TREATMENT FOR LOW BACK PAIN
Anti-inflammatory Medication (NSAIDS) For Low Back Pain
The American Heart Association and other national and international organizations have warned about chronic use of NSAIDs particularly in patients with, or at risk of developing, cardiovascular disease.
Common side of effects of NSAIDs include nausea and vomiting, diarrhea and reduced appetite, upset stomach, mild heartburn. Other common side effects include bloating, gas, diarrhea, drowsiness, rash and headache, dizziness, constipation, nervousness, mild itching and ringing in the ears.
A common and potentially serious side effect of NSAIDS are gastric or peptic ulcers, which can lead to potentially fatal bleeding. NSAIDs can also cause kidney, liver and cardiovascular side effects. Ibuprofen can increase your risk of fatal heart attack or stroke, especially if you use it long term or take high doses, or if you have heart disease. Do not use this medicine just before or after heart bypass surgery (coronary artery bypass graft, or CABG).
People with cardiovascular or kidney disease, prior heart attacks, prior stroke or history of peptic ulcer should avoid NSAIDs. Do not take more than your recommended dose. An ibuprofen overdose can damage your stomach or intestines. The maximum amount of ibuprofen for adults is 800 milligrams per dose or 3200 mg per day (4 maximum doses). Use only the smallest amount needed to get relief from your pain, swelling, or fever.
The risk of death from bleeding attributed to NSAID/aspirin use is about 5.57% or about 21-25 cases per million people. Interestingly, up to one third of all deaths from NSAIDs/aspirin are from low dose aspirin. Many patients feel that over the counter non-steroidal anti-inflammatory drugs (NSAIDS) like Motrin, Aspirin and similar drugs are very safe, since they are so widely used. This study demonstrates that NSAIDS and aspirin carry a significant risk of injury, primarily from gastric bleeding, and death.

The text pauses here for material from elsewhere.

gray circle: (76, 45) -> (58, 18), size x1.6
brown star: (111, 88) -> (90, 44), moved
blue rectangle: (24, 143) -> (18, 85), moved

Am J Gastroenterol. 2005 Aug;100(8):1685-93. A nationwide study of mortality associated with hospital admission due to severe gastrointestinal events and those associated with nonsteroidal antiinflammatory drug use.
In reviewing data on the safety of aspirin and other NSAIDs in overdose fatality reports from the American Association of Poison Control Centers (AAPCC), the data indicate that ibuprofen in overdose is relatively benign and requires supportive and symptomatic treatment. However, acute overdose with aspirin and chronic aspirin toxicity (eg, salicylism) are associated with significant morbidity and mortality. http://www.fda.gov/ohrms/dockets/ac/02/briefing/3882B2_02_McNeil-NSAID.htm
There are reported estimates of 100,000 hospitalizations per year in the U.S. for NSAIDS related gastrointestinal (GI) bleeding alone, and up to 16,500 deaths per year. Risks include gastric bleeding, cardiovascular problems and kidney problems. The cost for caring for these side effects is estimated at $4 billion dollars a year for the elderly alone, though they are not the only ones at risk. All NSAIDS have risks, and you are 2.5 times more likely to have an adverse GI event if you take NSAIDS than if you don’t. You have a 2.4 times greater risk of stroke and triple the risk of kidney failure if you take NSAIDS.
While the risks are greater the longer you take them and in higher doses, NSAID risks are there even if you use them for a short period of time. For some patients the risks GI injury can be reduced by taking a proton-pump inhibitor or misoprostol (which is also used to induce abortion.)